Directions for this task:
Every line below must be reproduced exactly; no pictures are to be included.

Transcribed page contents:
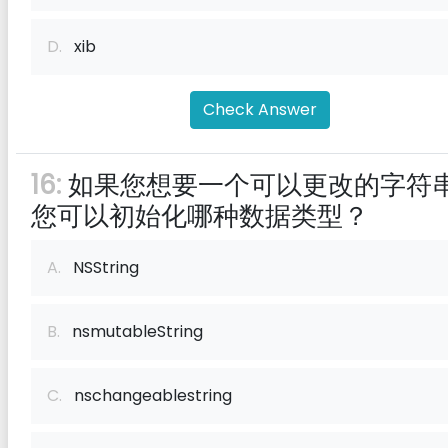
D.
xib
Check Answer
16:
如果您想要一个可以更改的字符
您可以初始化哪种数据类型？
A.
NSString
B.
nsmutableString
C.
nschangeablestring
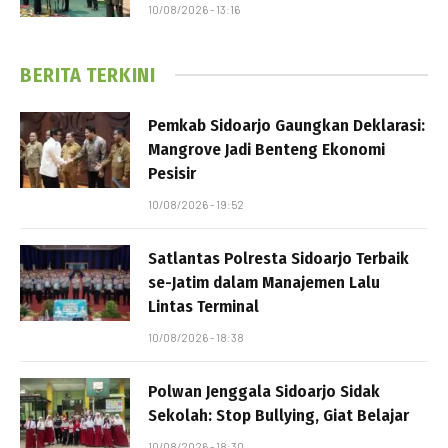
10/08/2026 - 13:16
BERITA TERKINI
Pemkab Sidoarjo Gaungkan Deklarasi:
Mangrove Jadi Benteng Ekonomi
Pesisir
10/08/2026 - 19:52
Satlantas Polresta Sidoarjo Terbaik
se-Jatim dalam Manajemen Lalu
Lintas Terminal
10/08/2026 - 18:38
Polwan Jenggala Sidoarjo Sidak
Sekolah: Stop Bullying, Giat Belajar
10/08/2026 - 18:30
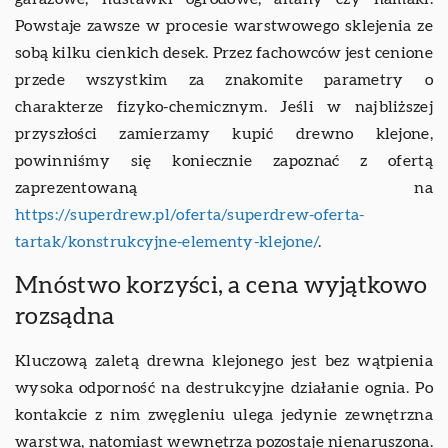
Powstaje zawsze w procesie warstwowego sklejenia ze
sobą kilku cienkich desek. Przez fachowców jest cenione
przede wszystkim za znakomite parametry o
charakterze fizyko-chemicznym. Jeśli w najbliższej
przyszłości zamierzamy kupić drewno klejone,
powinniśmy się koniecznie zapoznać z ofertą
zaprezentowaną na
https://superdrew.pl/oferta/superdrew-oferta-
tartak/konstrukcyjne-elementy-klejone/
.
Mnóstwo korzyści, a cena wyjątkowo
rozsądna
Kluczową zaletą drewna klejonego jest bez wątpienia
wysoka odporność na destrukcyjne działanie ognia. Po
kontakcie z nim zwęgleniu ulega jedynie zewnętrzna
warstwa, natomiast wewnętrza pozostaje nienaruszona.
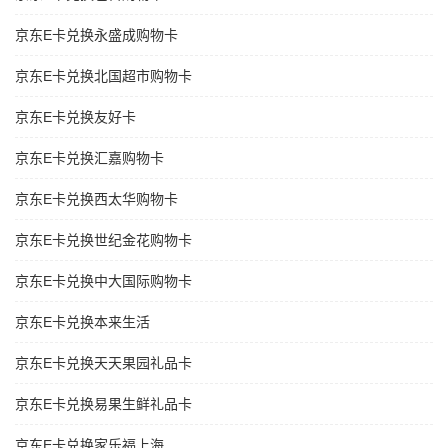
京东E卡兑换永盛成购物卡
京东E卡兑换北国超市购物卡
京东E卡兑换友好卡
京东E卡兑换汇嘉购物卡
京东E卡兑换西太华购物卡
京东E卡兑换世纪金花购物卡
京东E卡兑换中大国际购物卡
京东E卡兑换本来生活
京东E卡兑换天天果园礼品卡
京东E卡兑换易果生鲜礼品卡
京东E卡兑换家乐福上海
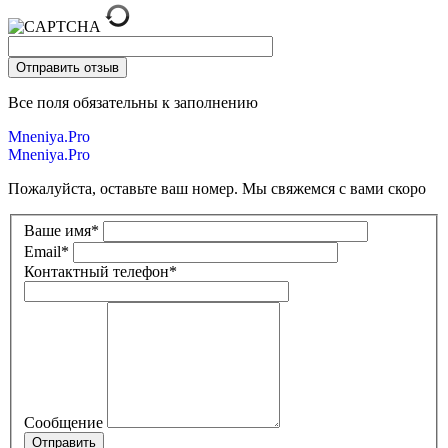
Все поля обязательны к заполнению
Mneniya.Pro
Mneniya.Pro
Пожалуйста, оставьте ваш номер. Мы свяжемся с вами скоро
Ваше имя
*
Email
*
Контактный телефон
*
Сообщение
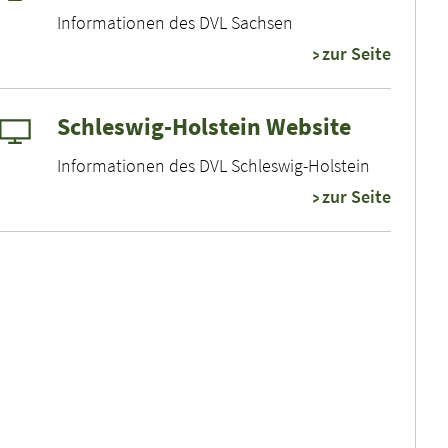
Informationen des DVL Sachsen
zur Seite
Schleswig-Holstein Website
Informationen des DVL Schleswig-Holstein
zur Seite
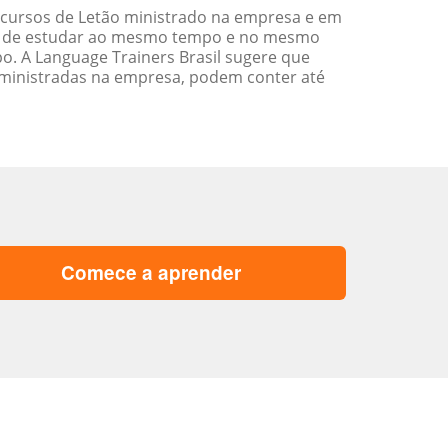
 cursos de Letão ministrado na empresa e em
ade de estudar ao mesmo tempo e no mesmo
. A Language Trainers Brasil sugere que
ministradas na empresa, podem conter até
Comece a aprender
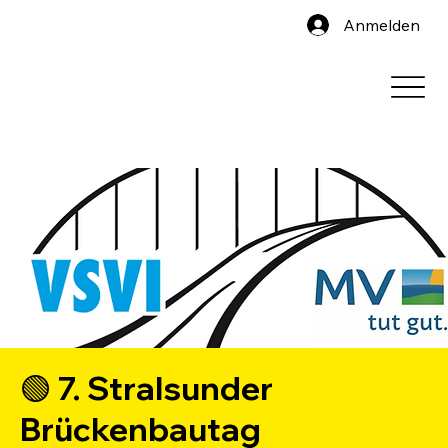
Anmelden
🟢 7. Stralsunder
Brückenbautag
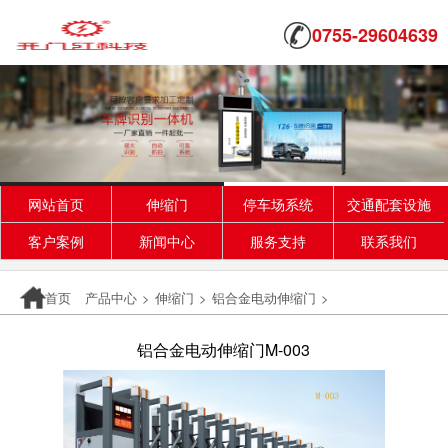
0755-29604639
网站首页
伸缩门
停车场系统
交通配套设施
客户案例
新闻中心
服务支持
联系我们
首页
产品中心
>
伸缩门
>
铝合金电动伸缩门
>
铝合金电动伸缩门M-003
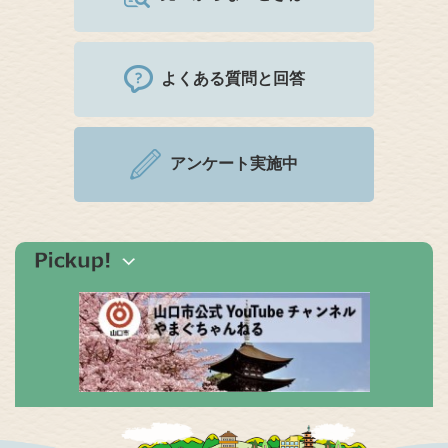
よくある質問と回答
アンケート実施中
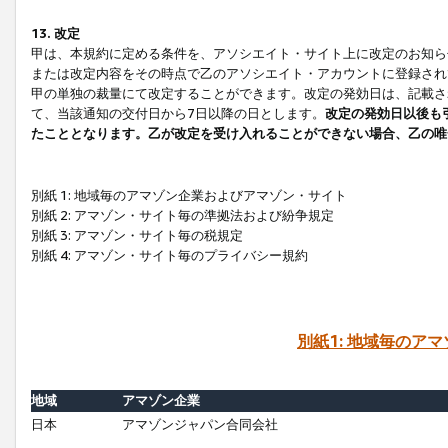
13. 改定
甲は、本規約に定める条件を、アソシエイト・サイト上に改定のお知ら
または改定内容をその時点で乙のアソシエイト・アカウントに登録され
甲の単独の裁量にて改定することができます。改定の発効日は、記載さ
て、当該通知の交付日から7日以降の日とします。
改定の発効日以後も
たこととなります。乙が改定を受け入れることができない場合、乙の唯
別紙 1: 地域毎のアマゾン企業およびアマゾン・サイト
別紙 2: アマゾン・サイト毎の準拠法および紛争規定
別紙 3: アマゾン・サイト毎の税規定
別紙 4: アマゾン・サイト毎のプライバシー規約
別紙1: 地域毎のア
地域
アマゾン企業
日本
アマゾンジャパン合同会社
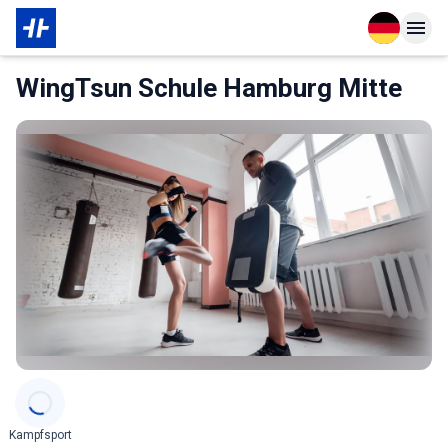
Open langu
Open n
Das Wichtigste zur Mitgliedschaft
WingTsun Schule Hamburg Mitte
Categories
Kampfsport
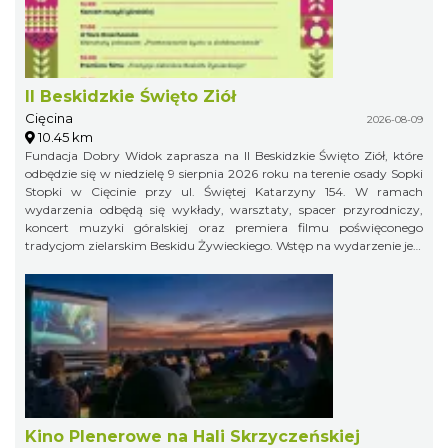
II Beskidzkie Święto Ziół
Cięcina
2026-08-09
10.45 km
Fundacja Dobry Widok zaprasza na II Beskidzkie Święto Ziół, które
odbędzie się w niedzielę 9 sierpnia 2026 roku na terenie osady Sopki
Stopki w Cięcinie przy ul. Świętej Katarzyny 154. W ramach
wydarzenia odbędą się wykłady, warsztaty, spacer przyrodniczy,
koncert muzyki góralskiej oraz premiera filmu poświęconego
tradycjom zielarskim Beskidu Żywieckiego. Wstęp na wydarzenie jest
bezpłatny.
Kino Plenerowe na Hali Skrzyczeńskiej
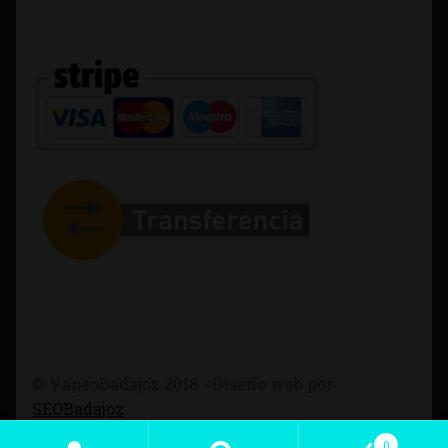
© VapeoBadajoz 2018 - Diseño web por
SEOBadajoz
0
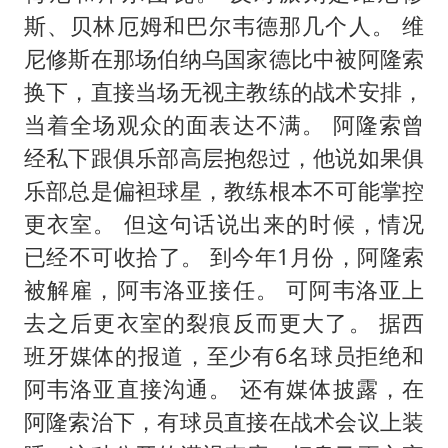
斯、贝林厄姆和巴尔韦德那几个人。 维
尼修斯在那场伯纳乌国家德比中被阿隆索
换下，直接当场无视主教练的战术安排，
当着全场观众的面表达不满。 阿隆索曾
经私下跟俱乐部高层抱怨过，他说如果俱
乐部总是偏袒球星，教练根本不可能掌控
更衣室。 但这句话说出来的时候，情况
已经不可收拾了。 到今年1月份，阿隆索
被解雇，阿韦洛亚接任。 可阿韦洛亚上
去之后更衣室的裂痕反而更大了。 据西
班牙媒体的报道，至少有6名球员拒绝和
阿韦洛亚直接沟通。 还有媒体披露，在
阿隆索治下，有球员直接在战术会议上装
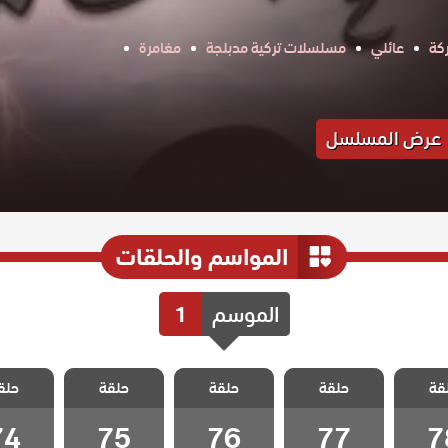
كة
عائلي
مسلسلات تركية مدبلجة
مغامرة
عرض المسلسل
المواسم والحلقات
الموسم
1
لا احد
مسلسل لا احد
مسلسل لا احد
مسلسل لا احد
مسلسل ل
قة
مدبلج
حلقة
يعلم مدبلج
حلقة
يعلم مدبلج
حلقة
يعلم مدبلج
حلق
يعلم م
 78
الحلقة 77
الحلقة 76
الحلقة 75
الحلقة 4
74
75
76
77
7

Result of this task:
D.
xib
Check Answer
16:
如果您想要一个可以更改的字符
您可以初始化哪种数据类型？
A.
NSString
B.
nsmutableString
C.
nschangeablestring
10/08/2026 - 13:16
BERITA TERKINI
Pemkab Sidoarjo Gaungkan Deklarasi:
Mangrove Jadi Benteng Ekonomi
Pesisir
10/08/2026 - 19:52
Satlantas Polresta Sidoarjo Terbaik
se-Jatim dalam Manajemen Lalu
Lintas Terminal
10/08/2026 - 18:38
Polwan Jenggala Sidoarjo Sidak
Sekolah: Stop Bullying, Giat Belajar
10/08/2026 - 18:30
Powstaje zawsze w procesie warstwowego sklejenia ze
sobą kilku cienkich desek. Przez fachowców jest cenione
przede wszystkim za znakomite parametry o
charakterze fizyko-chemicznym. Jeśli w najbliższej
przyszłości zamierzamy kupić drewno klejone,
powinniśmy się koniecznie zapoznać z ofertą
zaprezentowaną na
https://superdrew.pl/oferta/superdrew-oferta-
tartak/konstrukcyjne-elementy-klejone/
.
Mnóstwo korzyści, a cena wyjątkowo
rozsądna
Kluczową zaletą drewna klejonego jest bez wątpienia
wysoka odporność na destrukcyjne działanie ognia. Po
kontakcie z nim zwęgleniu ulega jedynie zewnętrzna
warstwa, natomiast wewnętrza pozostaje nienaruszona.
京东E卡兑换永盛成购物卡
京东E卡兑换北国超市购物卡
京东E卡兑换友好卡
京东E卡兑换汇嘉购物卡
京东E卡兑换西太华购物卡
京东E卡兑换世纪金花购物卡
京东E卡兑换中大国际购物卡
京东E卡兑换本来生活
京东E卡兑换天天果园礼品卡
京东E卡兑换易果生鲜礼品卡
京东E卡兑换家乐福上海
Все поля обязательны к заполнению
Mneniya.Pro
Mneniya.Pro
Пожалуйста, оставьте ваш номер. Мы свяжемся с вами скоро
Ваше имя
*
Email
*
Контактный телефон
*
Сообщение
Informationen des DVL Sachsen
zur Seite
Schleswig-Holstein Website
Informationen des DVL Schleswig-Holstein
zur Seite
 cursos de Letão ministrado na empresa e em
ade de estudar ao mesmo tempo e no mesmo
. A Language Trainers Brasil sugere que
ministradas na empresa, podem conter até
Comece a aprender
Anmelden
🟢 7. Stralsunder
Brückenbautag
0755-29604639
网站首页
伸缩门
停车场系统
交通配套设施
客户案例
新闻中心
服务支持
联系我们
首页
产品中心
>
伸缩门
>
铝合金电动伸缩门
>
铝合金电动伸缩门M-003
よくある質問と回答
アンケート実施中
13. 改定
甲は、本規約に定める条件を、アソシエイト・サイト上に改定のお知ら
または改定内容をその時点で乙のアソシエイト・アカウントに登録され
甲の単独の裁量にて改定することができます。改定の発効日は、記載さ
て、当該通知の交付日から7日以降の日とします。
改定の発効日以後も
たこととなります。乙が改定を受け入れることができない場合、乙の唯
別紙 1: 地域毎のアマゾン企業およびアマゾン・サイト
別紙 2: アマゾン・サイト毎の準拠法および紛争規定
別紙 3: アマゾン・サイト毎の税規定
別紙 4: アマゾン・サイト毎のプライバシー規約
別紙1: 地域毎のア
地域
アマゾン企業
日本
アマゾンジャパン合同会社
Open langu
Open n
Das Wichtigste zur Mitgliedschaft
WingTsun Schule Hamburg Mitte
Categories
Kampfsport
II Beskidzkie Święto Ziół
Cięcina
2026-08-09
10.45 km
Fundacja Dobry Widok zaprasza na II Beskidzkie Święto Ziół, które
odbędzie się w niedzielę 9 sierpnia 2026 roku na terenie osady Sopki
Stopki w Cięcinie przy ul. Świętej Katarzyny 154. W ramach
wydarzenia odbędą się wykłady, warsztaty, spacer przyrodniczy,
koncert muzyki góralskiej oraz premiera filmu poświęconego
tradycjom zielarskim Beskidu Żywieckiego. Wstęp na wydarzenie jest
bezpłatny.
Kino Plenerowe na Hali Skrzyczeńskiej
© VapeoBadajoz 2018 - Diseño web por
SEOBadajoz
0
斯、贝林厄姆和巴尔韦德那几个人。 维
尼修斯在那场伯纳乌国家德比中被阿隆索
换下，直接当场无视主教练的战术安排，
当着全场观众的面表达不满。 阿隆索曾
经私下跟俱乐部高层抱怨过，他说如果俱
乐部总是偏袒球星，教练根本不可能掌控
更衣室。 但这句话说出来的时候，情况
已经不可收拾了。 到今年1月份，阿隆索
被解雇，阿韦洛亚接任。 可阿韦洛亚上
去之后更衣室的裂痕反而更大了。 据西
班牙媒体的报道，至少有6名球员拒绝和
阿韦洛亚直接沟通。 还有媒体披露，在
阿隆索治下，有球员直接在战术会议上装
كة
عائلي
مسلسلات تركية مدبلجة
مغامرة
عرض المسلسل
المواسم والحلقات
الموسم
1
لا احد
مسلسل لا احد
مسلسل لا احد
مسلسل لا احد
مسلسل ل
قة
مدبلج
حلقة
يعلم مدبلج
حلقة
يعلم مدبلج
حلقة
يعلم مدبلج
حلق
يعلم م
 78
الحلقة 77
الحلقة 76
الحلقة 75
الحلقة 4
74
75
76
77
7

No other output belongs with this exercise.